A reinforcement learning methodology for a human resource planning problem considering knowledge-based promotion

https://doi.org/10.1016/j.simpat.2015.07.004Get rights and content

Abstract

This paper addresses a combined problem of human resource planning (HRP) and production-inventory control for a high-tech industry, wherein the human resource plays a critical role. The main characteristics of this resource are the levels of “knowledge” and the learning process. The learning occurs during the production process in which a worker can promote to the upper knowledge level. Workers in upper levels have more productivity in the production. The objective is to maximize the expected profit by deciding on the optimal numbers of workers in various knowledge levels to fulfill both production and training requirement. As taking an action affects next periods’ decisions, the main problem is to find the optimal hiring policy of non-skilled workers in long-time horizon. Thus, we develop a reinforcement learning (RL) model to obtain the optimal decision for hiring workers under the demand uncertainty. The proposed interval-based policy of our RL model, in which for each state there are multiple choices, makes it more flexible. We also embed some managerial issues such as layoff and overtime-working hours into the model. To evaluate the proposed methodology, stochastic dynamic programming (SDP) and a conservative method implemented in a real case study are used. We study all these methods in terms of four criteria: average obtained profit, average obtained cost, the number of new-hired workers, and the standard deviation of hiring policies. The numerical results confirm that our developed method end up with satisfactory results compared to two other approaches.

Introduction

The main goal of a production plant or a service supplier in a developed and developing country is to have more shares in the internal or external markets especially where different competitors exist. To reach this valuable goal, a company should efficiently utilize all different resources such as workforces and facilities such that it could meet the required satisfaction of customers. As the level of satisfaction is usually changing with the enhancement of technology, all different operations accomplished need to be based on up-to-date knowledge. This is called knowledge intensive operations. Among different important resources employed in knowledge intensive operations, human resource is more critical because people and their knowledge are the most strategic resource for firms [2].

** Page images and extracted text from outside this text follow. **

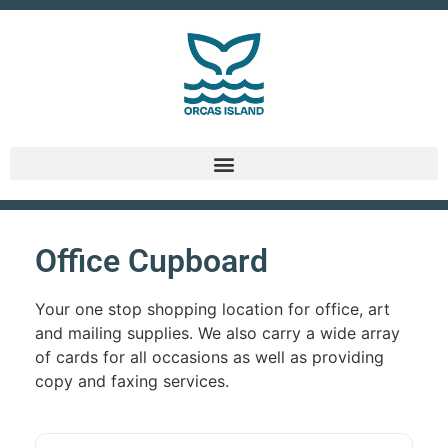
Office Cupboard
Your one stop shopping location for office, art
and mailing supplies. We also carry a wide array
of cards for all occasions as well as providing
copy and faxing services.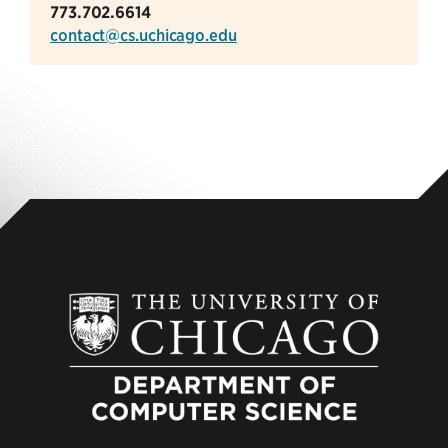
773.702.6614
contact@cs.uchicago.edu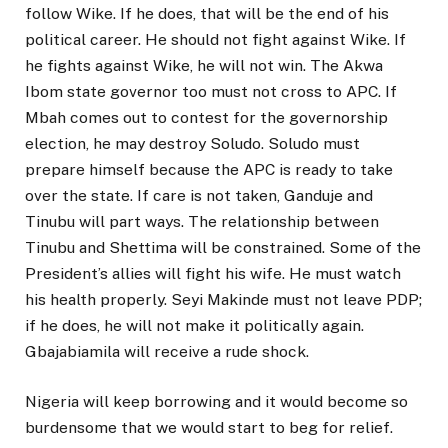
follow Wike. If he does, that will be the end of his
political career. He should not fight against Wike. If
he fights against Wike, he will not win. The Akwa
Ibom state governor too must not cross to APC. If
Mbah comes out to contest for the governorship
election, he may destroy Soludo. Soludo must
prepare himself because the APC is ready to take
over the state. If care is not taken, Ganduje and
Tinubu will part ways. The relationship between
Tinubu and Shettima will be constrained. Some of the
President’s allies will fight his wife. He must watch
his health properly. Seyi Makinde must not leave PDP;
if he does, he will not make it politically again.
Gbajabiamila will receive a rude shock.
Nigeria will keep borrowing and it would become so
burdensome that we would start to beg for relief.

One of the main issues in human resource planning (HRP) is staffing and recruitment decision-making to provide enough qualified manpower for producing high quality products or giving superior services. Recruitment is usually a mid-term or even long-term decision which can really affect the near future of the company and its success. Furthermore, human resources, as a strategic and valuable asset, possess the knowledge and skills which are substantially necessary to move a company toward its predefined goals. In other words, one of the important aspects of HRP is to determine the required number of workers in different knowledge levels (e.g., new-hired, semi-skilled, and skilled workers) that should be utilized in various parts of the production process in a company. This is in fact a way of improving the utilization of knowledge resources toward a better efficiency.

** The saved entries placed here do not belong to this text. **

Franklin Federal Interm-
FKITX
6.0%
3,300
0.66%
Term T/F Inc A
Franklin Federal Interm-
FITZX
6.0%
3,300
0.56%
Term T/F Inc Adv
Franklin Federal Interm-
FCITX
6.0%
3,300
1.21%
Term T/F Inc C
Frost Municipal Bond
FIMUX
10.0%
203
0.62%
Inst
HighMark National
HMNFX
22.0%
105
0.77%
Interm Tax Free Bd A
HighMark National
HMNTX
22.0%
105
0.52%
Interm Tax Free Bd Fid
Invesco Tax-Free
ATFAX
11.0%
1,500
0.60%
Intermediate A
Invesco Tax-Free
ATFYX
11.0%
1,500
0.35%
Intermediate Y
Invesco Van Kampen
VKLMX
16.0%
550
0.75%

There are few quantitative approaches employed to cope with staffing problems for knowledge-intensive operations. One of the pioneering works in the area of human resources planning in a knowledge-based situation has been proposed by Bordoloi and Matsuo [7]. They proposed a model obtaining the number of different needed knowledge level. They also embedded employee’s learning and turnover rate into their optimization model to find the better recruitment decisions where demand is non-deterministic. The learning occurs during the production process in which a worker can be transferred from a lower knowledge level to the upper one (e.g., from the first level to the second one) after some periods. Furthermore, turnover in a company is defined as the rate of losing its workers in each knowledge level (semi-skilled or skilled level) at the end of each period [20]. When a company loses skilled workers in the upper levels, it cannot be directly compensated. This means that the company is only able to do the demand satisfaction by recruiting workers in the first level (new-hired workers). They used the chance-constraint method to tackle the high uncertainty of demand and the high volatility of knowledge workers in the last two levels. Their method will fail if we want to address the production-inventory control problem. This also ends up with the static hiring policy (i.e., the hiring rate is constant for all periods in the real-time decision-making process) which is very conservative (i.e., the policy is obtained for a pessimistic situation). Furthermore, the layoff has not been considered in their model.

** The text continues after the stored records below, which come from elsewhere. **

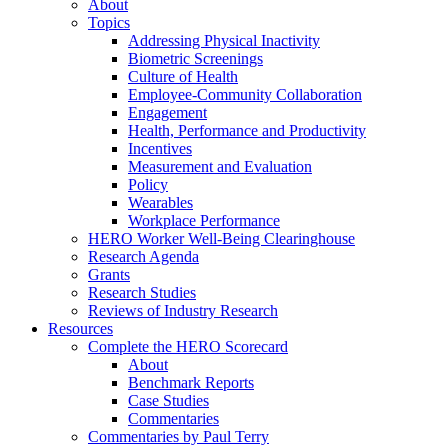
About
Topics
Addressing Physical Inactivity
Biometric Screenings
Culture of Health
Employee-Community Collaboration
Engagement
Health, Performance and Productivity
Incentives
Measurement and Evaluation
Policy
Wearables
Workplace Performance
HERO Worker Well-Being Clearinghouse
Research Agenda
Grants
Research Studies
Reviews of Industry Research
Resources
Complete the HERO Scorecard
About
Benchmark Reports
Case Studies
Commentaries
Commentaries by Paul Terry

Given this fact that the demand is stochastic and unknown at the time of decision making, there is a possibility of not satisfying demand (we called this slack or shortfall hereafter) which is assumed to be lost sale in our paper. There is also another choice to construct a physical buffer to store the remaining goods for a situation in which the demand is more than the production level so that the extra demand can be met using the stored stock. Of course, it might be possible to compensate the stock-out using an overtime working shift with existing workers. By considering these managerial issues (i.e., overtime working hours, slack/shortfall, surplus, and layoff to the mathematical optimization model), the planning model based on the knowledge-intensive workers would be more compatible to what happens in reality and the final hiring policy would be more useful for managers and beneficial for the respective company.

To address all the aforementioned issues, this paper contributes three important goals. First, this paper proposes a new optimization model in which the inventory level is also taken into consideration. This consideration makes our model more compatible to the reality, so it would lead to more proper decisions. Second, in order to efficiently solve this model, we develop a reinforcement learning (RL) method. Furthermore, to have a more applicable decision policy we achieve optimal interval decisions instead of single ones for every state using a modified version of the value iteration technique as a well-known approach in stochastic dynamic programming (SDP). This makes the optimization model more flexible as it gives multi choices to the decision-maker. It is worth mentioning that all the respective information about the demand are used to find the optimal hiring policy while in the chance-constraints approach (i.e., the basic model proposed by Bordoloi and Matsuo [7]) only the mean and the standard deviation of the stochastic demand are used. We will refer to their proposed model in more details in the rest of the paper and compare the results of our two models and their model using the data obtained from a semiconductor equipment manufacturing company.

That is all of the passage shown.